_Work instruction_.
Where does the string "View" appear in the records? Copy every line that contains it.

_Material provided_.
******************************
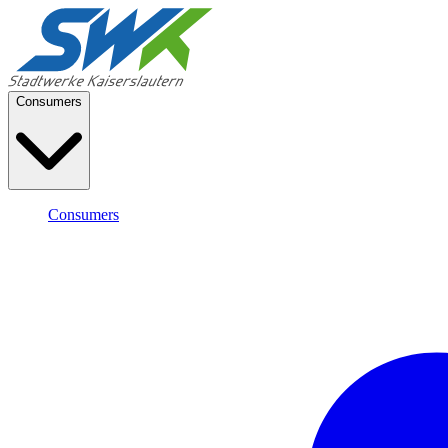
Consumers
Consumers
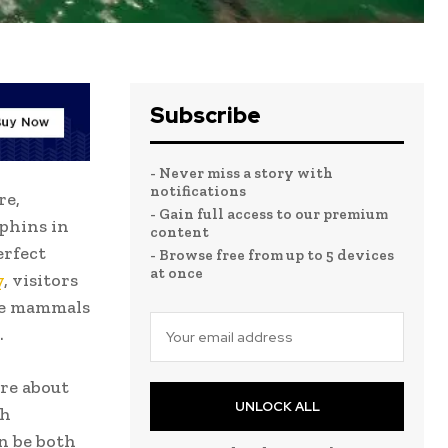
Subscribe
- Never miss a story with
notifications
re,
- Gain full access to our premium
phins in
content
erfect
- Browse free from up to 5 devices
at once
y
, visitors
ne mammals
.
re about
UNLOCK ALL
th
n be both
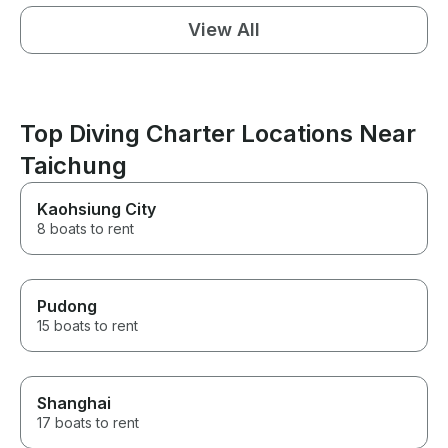
View All
Top Diving Charter Locations Near
Taichung
Kaohsiung City
8 boats to rent
Pudong
15 boats to rent
Shanghai
17 boats to rent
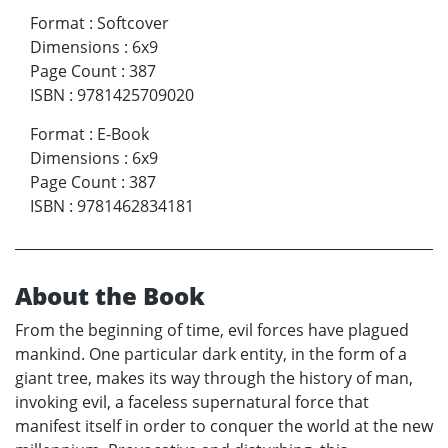
Format
:
Softcover
Dimensions
:
6x9
Page Count
:
387
ISBN
:
9781425709020
Format
:
E-Book
Dimensions
:
6x9
Page Count
:
387
ISBN
:
9781462834181
About the Book
From the beginning of time, evil forces have plagued
mankind. One particular dark entity, in the form of a
giant tree, makes its way through the history of man,
invoking evil, a faceless supernatural force that
manifest itself in order to conquer the world at the new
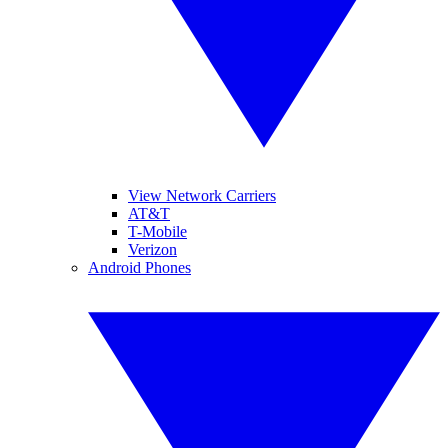
View Network Carriers
AT&T
T-Mobile
Verizon
Android Phones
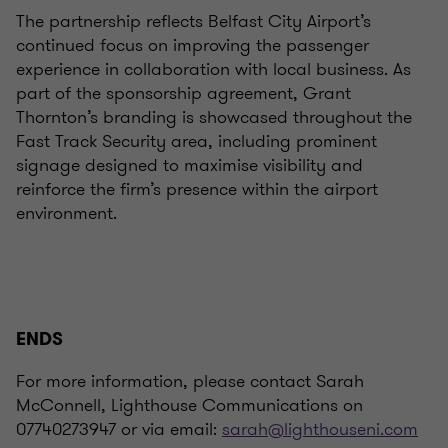
The partnership reflects Belfast City Airport’s
continued focus on improving the passenger
experience in collaboration with local business. As
part of the sponsorship agreement, Grant
Thornton’s branding is showcased throughout the
Fast Track Security area, including prominent
signage designed to maximise visibility and
reinforce the firm’s presence within the airport
environment.
ENDS
For more information, please contact Sarah
McConnell, Lighthouse Communications on
07740273947 or via email:
sarah@lighthouseni.com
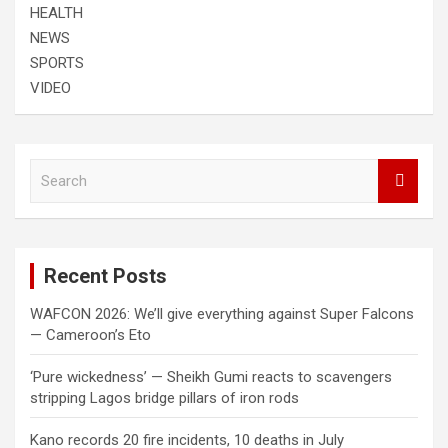
HEALTH
NEWS
SPORTS
VIDEO
S
e
a
r
c
Recent Posts
h
WAFCON 2026: We’ll give everything against Super Falcons
— Cameroon’s Eto
‘Pure wickedness’ — Sheikh Gumi reacts to scavengers
stripping Lagos bridge pillars of iron rods
Kano records 20 fire incidents, 10 deaths in July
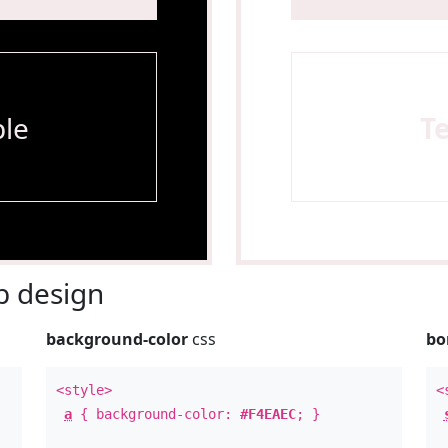
le
T
 design
background-color
css
bo
<style>
<
a
{ background-color:
#F4EAEC
; }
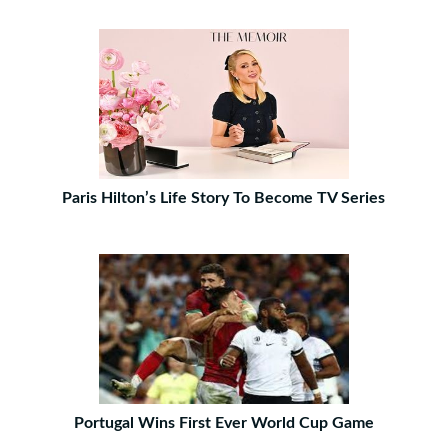
Paris Hilton’s Life Story To Become TV Series
Portugal Wins First Ever World Cup Game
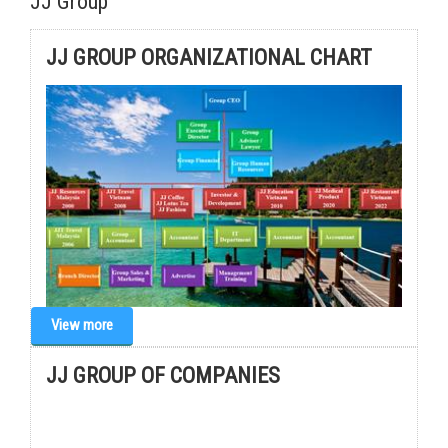
JJ Group
JJ GROUP ORGANIZATIONAL CHART
View more
JJ GROUP OF COMPANIES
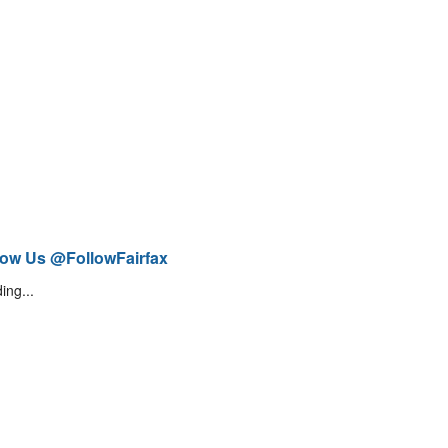
low Us @FollowFairfax
ing...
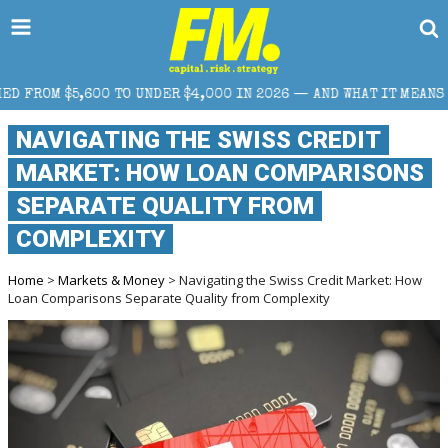
UNDER $4,000 IN 2026 — AND WHAT IT MEANS FOR RETAIL TRADER
NAVIGATING THE SWISS CREDIT
MARKET: HOW LOAN COMPARISONS
SEPARATE QUALITY FROM
COMPLEXITY
Home
>
Markets & Money
> Navigating the Swiss Credit Market: How
Loan Comparisons Separate Quality from Complexity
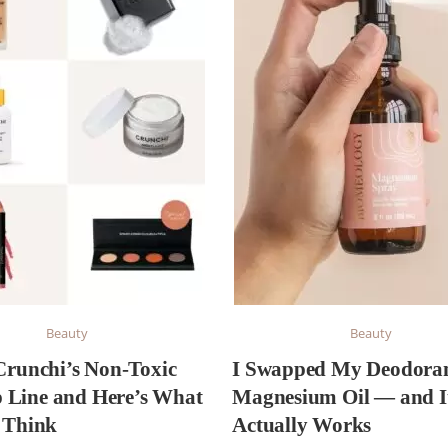
Beauty
Beauty
 Crunchi’s Non-Toxic
I Swapped My Deodoran
Line and Here’s What
Magnesium Oil — and I
y Think
Actually Works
******************************
_Solution to the problem_.
View All
View Network Carriers
View more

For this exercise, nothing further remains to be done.